NEW YORK—New York Asia Week arrives Sept. 10, and anticipation is building with the full schedule of art sales recently released. The schedule features a delightful variety of exhibitions spanning various eras, and subject matters. We’ve already highlighted some of the major sales, including the Archaic Chinese Bronzes sale schedule for Christie’s, but that’s just the tip of the iceberg.
Fourteen members of Asian Art Dealers New York will present exhibitions for sale throughout the month of September. Asian Art Dealers New York is a dealer-run and self-vetted organization whose 31 international members rank among the most prominent in the world.
Specialists in Indian, Himalayan, and Southeast Asian works of art, along with Chinese, Japanese, and Korean art, ancient through contemporary, will be showcased.
Art of China
If you are interested in Chinese art, Ralph M. Chait Galleries, at 724 Fifth Avenue, is a good starting place. “An Autumn Feast of Color: Fine Chinese Ceramics and Works of Art” will showcase an array of polychrome decorated porcelains and works of art of superb quality from a private collection (www.rmchait.com).
Also “Literati Musing: Inscriptions on Chinese Paintings and Scholar Objects” will be presented at China 2000 Fine Art at 434A East 75th Street. Like the contemporary
Twitter, ancient inscriptions on Chinese art were the momentary thoughts about society, relationships, politics, and aesthetics of the literati. Karen and Leon Wender have gathered together objects for the scholar’s desk and Chinese paintings that bear inscriptions by eminent scholars and calligraphers of Chinese history. (www.China2000Fineart.com).
Kaikodo, at 74 East 79th Street, presents “Buddhist Lives,” which includes Chinese and Japanese paintings from the 14th century, to contemporary works featuring images of the Buddha along with stone and gilt bronze Buddhist sculptures. The paintings cover a wide range of styles and subjects, from an early image of Sakyamuni attributed to the Yuan-dynasty painter Yan Hui, to several paintings of lohan (saints) from the Ming and Qing dynasties to “Bodhidharma Meditating” by Zhang Daqian painted in the 1930’s, (www.kaikodo.com).
Indian, Himalayan, and Southeast Asian Works of Art
Art of the Past, at 242 Madison Avenue, presents “Rasananda – A Celebration of
Aesthetic Bliss.” The items selected for this exhibition explore the perceptions of beauty in the history of South and Southeast Asian art.
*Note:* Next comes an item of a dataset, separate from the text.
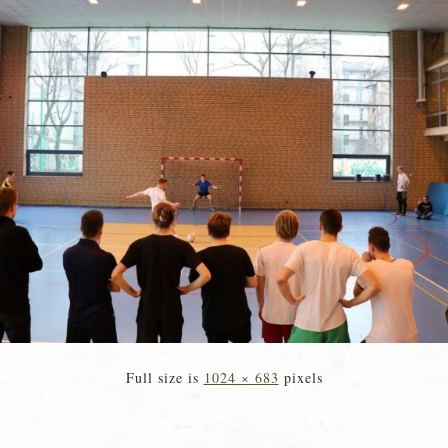
Full size is
1024 × 683
pixels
Highlights are a Ramayana painting from Kangra, circa 1820, a colossal stucco head of a Bodhisattva from the Gandhara Region, and an important bronze Chola Period sculpture of Parvati (www.artofpast.com).
Following the success of previous co-exhibitions, the Asian Art galleries at
311 East 72nd Street, which include Arnold Lieberman, Leiko Coyle Asian Art and Theresa McCullough, join forces once again for September Asia Week.
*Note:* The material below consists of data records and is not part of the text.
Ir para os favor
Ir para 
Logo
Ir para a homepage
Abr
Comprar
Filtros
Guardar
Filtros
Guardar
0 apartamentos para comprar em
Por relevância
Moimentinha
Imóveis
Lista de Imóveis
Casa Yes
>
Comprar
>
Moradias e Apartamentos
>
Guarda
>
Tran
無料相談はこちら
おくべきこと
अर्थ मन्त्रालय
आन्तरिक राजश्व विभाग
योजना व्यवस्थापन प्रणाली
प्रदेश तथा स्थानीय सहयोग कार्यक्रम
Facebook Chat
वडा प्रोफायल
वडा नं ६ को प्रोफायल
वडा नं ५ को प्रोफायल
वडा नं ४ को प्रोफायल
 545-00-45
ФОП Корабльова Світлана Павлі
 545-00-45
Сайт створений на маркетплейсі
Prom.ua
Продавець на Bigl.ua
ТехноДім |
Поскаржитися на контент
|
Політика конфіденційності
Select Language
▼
Leiko Coyle features “Recent Acquisitions,” a selection of Tibetan Thangkas ranging from the 14th to the 19th centuries. Complimenting these works on fabric will be an array of sculpture from Tibet, Nepal and India (www.lcasianart.com).
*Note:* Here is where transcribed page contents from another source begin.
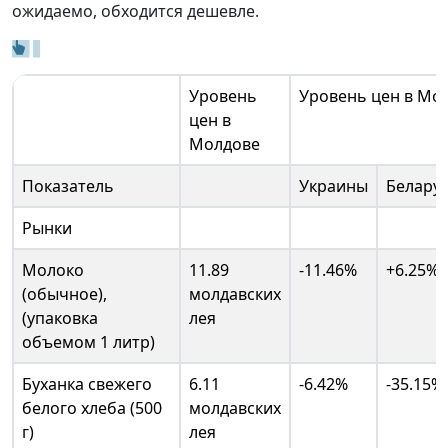
ожидаемо, обходится дешевле.
Уровень
Уровень цен в Мо
цен в
Молдове
Показатель
Украины
Белару
Рынки
Молоко
11.89
-11.46%
+6.25%
(обычное),
молдавских
(упаковка
лея
объемом 1 литр)
Буханка свежего
6.11
-6.42%
-35.15%
белого хлеба (500
молдавских
г)
лея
Japanese and Korean, Ancient to Contemporary
Forty new works by Kutani master Takegoshi Jun of enameled porcelain will be featured at Joan B. Mirviss Ltd., at 39 East 78th Street, including several larger scale forms, created exclusively for this exhibition, “Flights of Fancy.” Using his signature jewel-like glazes to depict various species of birds, Takegoshi’s carefully painted, sometimes whimsical compositions are always in harmony with his uniquely shaped hand-built vessels (www.mirviss.com).
On view at Kang Collection Korean Art, at 9 East 82nd Street, are two concurrent art exhibitions, which will illustrate the different realms of men and women during the late Joseon Dynasty. “Revelations of the Brush: Joseon Scholar Ink Paintings” consists of classic monochromatic screens and hanging scrolls by Joseon scholar officials. The other exhibit, “Hidden Beauty: Lacquerware, Garments, and Furniture from the Joseon Women’s Quarters,” highlights furnishings that would have adorned the inner quarters of Joseon women, including fine lacquer cosmetics boxes, mirrors and tables, metal-fitted wooden chests, decorative screens, and traditional silk garments (www.kangcollection.com).
Asia Week officially starts Sept. 10, but many galleries are beginning earlier and plan to continue through the whole month. Check the calendar at www.AsianArtDealersNY.com.